## Work required
Please restate each entry that appears below word for word, without its pictures.

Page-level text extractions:
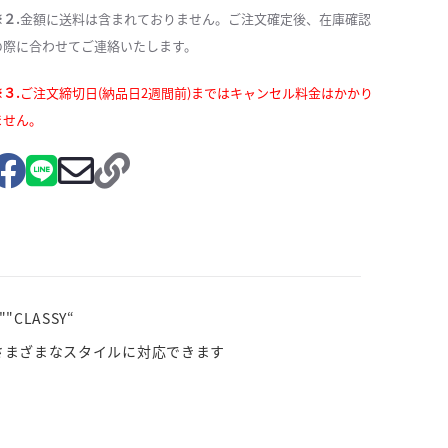
※２.
金額に送料は含まれておりません。ご注文確定後、在庫確認
の際に合わせてご連絡いたします。
※３.
ご注文締切日(納品日2週間前)まではキャンセル料金はかかり
ません。
LASSY“
さまざまなスタイルに対応できます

## Response
※２.
金額に送料は含まれておりません。ご注文確定後、在庫確認
の際に合わせてご連絡いたします。
※３.
ご注文締切日(納品日2週間前)まではキャンセル料金はかかり
ません。
LASSY“
さまざまなスタイルに対応できます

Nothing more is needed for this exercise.